The Truth About FDA Approval Of Prozac

"Prozac madness" might be dismissed as an infrequent and unfortunate side effect of an otherwise beneficial drug if it were not for the fact that the drug has never been proven to do what it is supposed to do. A meticulous dissection of FDA documents reveals that there is no proof that Prozac works better than tricyclic antidepressants - or that it works at all.

According to the Breggins, the 11,000 patients that Eli Lilly claims took part in clinical trials shrink to about 300 when the 5,000+ who got placebo instead of drug are deducted, along with the drop-outs. Further deducting the studies the FDA threw out because of fraud, ineptitude, and mixing other drugs with Prozac, the actual number of patients who completed clinical trials is minuscule. One of the main studies the FDA used in approving Prozac is based on data from only 11 patients! And it was conducted by a doctor who has been accused of fraud in other trials.

The Breggins show that, of the 14 clinical trials, 11 were either seriously flawed in design or failed to show that Prozac worked, and that the remaining 3 trials (which the FDA relied upon) were all weak and unpersuasive. None of the studies lasted for more than 6 weeks, and patients frequently rated Prozac as no better than placebo. There are millions of people taking this drug, trusting that clinical trials proved its safety, its efficacy, and long-term benefit, yet there is apparently no such data.

"Talking Back" contains numerous examples of the fraud that went on during the approval of, and subsequent marketing of, Prozac. When pressed by Peter Breggin to explain why he would state in a book that Prozac caused a 70% improvement in depression (when in fact it didn't exist), psychiatrist Ronald R. Fieve explained that it was his own personal feeling that there was a 70% improvement. When queried how the 1/3rd of the group that dropped out of the study fitted into the 70% improvement, Fieve explained that the 70% figure didn't include those folks. Fieve was paid by Eli Lilly to conduct clinical trials, and subsequently wrote a consumer handbook on Prozac.

Another investigator, J.P. Feighner, submitted at least one study that drew this comment from an FDA Director of Scientific Investigation: the study he submitted "had several departures from Food an Drug Administration regulations or commonly accepted drug investigational practices." He was admonished to follow the inclusion and exclusion criteria of the studies. The Breggins point out that none of the patients who participated in the Prozac studies were suffering from severe depression. While, some of this type of thing might occur in a large study, what the Breggins show is that juggling the data, and "cookin' the books" was the norm for the Prozac studies.

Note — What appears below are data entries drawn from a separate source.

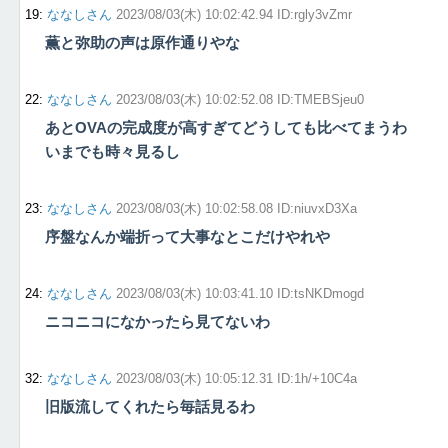
19
:
ななしさん
2023/08/03(木) 10:02:42.94 ID:rgly3vZmr
薫と弥助の声は原作通りやな
22
:
ななしさん
2023/08/03(木) 10:02:52.08 ID:TMEBSjeu0
あとOVAの完成度が高すぎてどうしても比べてまうわ
いまでも時々見るし
23
:
ななしさん
2023/08/03(木) 10:02:58.08 ID:niuvxD3Xa
序盤なんか端折って大事なとこだけやれや
24
:
ななしさん
2023/08/03(木) 10:03:41.10 ID:tsNKDmogd
ニコニコになかったら見てないわ
32
:
ななしさん
2023/08/03(木) 10:05:12.31 ID:1h/+10C4a
旧版流してくれたら毎話見るわ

What is particularly unnerving is that data continues to be hidden from public view. The FDA's spontaneous reporting system is supposed to keep track of adverse events caused by approved drugs. That way, the FDA can monitor the drug for potential adverse effects that didn't show up in clinical trials. According to the Breggins, this is not being adequately done with Prozac. Certain adverse reactions, such as suicidal ideation, don't "fit" in the reporting system's computer, so they are simply left out. It's impossible to know what the incidence of side effects for Prozac truly are. One can only conclude that the real clinical trials for Prozac are being done on the American public-without its knowledge.

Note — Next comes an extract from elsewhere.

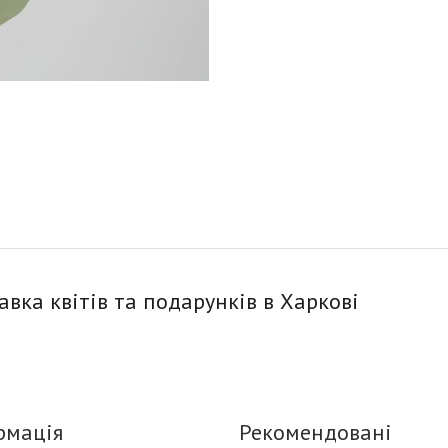
тавка квітів та подарунків в Харкові
рмація
Рекомендовані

One of the most chilling aspects of the book is the possibility that Prozac may cause a type of social withdrawal and emotional flatness reminiscent of the worst sex offenders/murderers. Whether this type of personality change is common, or the Breggins have simply taken a few cases and exaggerated is notclear, but one thing is certain: Talking Back to Prozac is a must-read for anyone contemplating, or presently undergoing, Prozac therapy.